## Problem statement
Reproduce the following data exactly, minus any images.

* * * * * * * * *

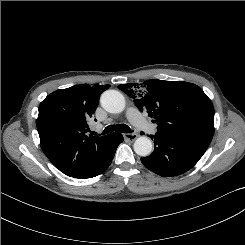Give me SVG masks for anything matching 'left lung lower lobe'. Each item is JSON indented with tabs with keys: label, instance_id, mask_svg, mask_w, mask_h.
Listing matches in <instances>:
<instances>
[{
	"label": "left lung lower lobe",
	"instance_id": "1",
	"mask_svg": "<svg viewBox=\"0 0 245 245\" xmlns=\"http://www.w3.org/2000/svg\"><path fill=\"white\" fill-rule=\"evenodd\" d=\"M153 154L141 158L143 165L160 176H177L191 169L202 157L210 143L197 138L157 132Z\"/></svg>",
	"mask_w": 245,
	"mask_h": 245
}]
</instances>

* * * * * * * * *

## Task response
Give me SVG masks for anything matching 'left lung lower lobe'. Each item is JSON indented with tabs with keys: label, instance_id, mask_svg, mask_w, mask_h.
Listing matches in <instances>:
<instances>
[{
	"label": "left lung lower lobe",
	"instance_id": "1",
	"mask_svg": "<svg viewBox=\"0 0 245 245\" xmlns=\"http://www.w3.org/2000/svg\"><path fill=\"white\" fill-rule=\"evenodd\" d=\"M153 154L141 158L143 165L160 176H177L191 169L202 157L210 143L197 138L157 132Z\"/></svg>",
	"mask_w": 245,
	"mask_h": 245
}]
</instances>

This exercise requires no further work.